● WHAT TO WORK ON
Could you reproduce the lines below from the one with "Organizace šk. roku" through the one with "Jídelní lístek"? Keep both ends and add nothing.

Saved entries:
----------------------------------------

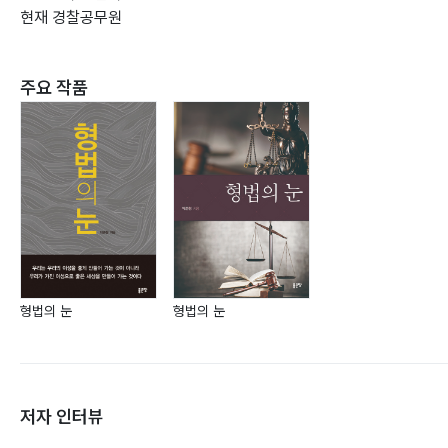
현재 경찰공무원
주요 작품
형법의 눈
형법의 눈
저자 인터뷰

----------------------------------------

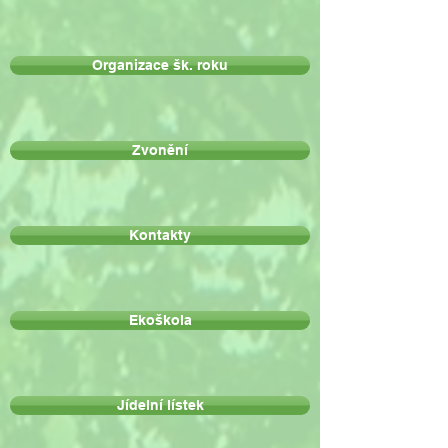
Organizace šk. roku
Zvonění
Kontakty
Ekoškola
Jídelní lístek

----------------------------------------

● TASK SOLUTION
Organizace šk. roku
Zvonění
Kontakty
Ekoškola
Jídelní lístek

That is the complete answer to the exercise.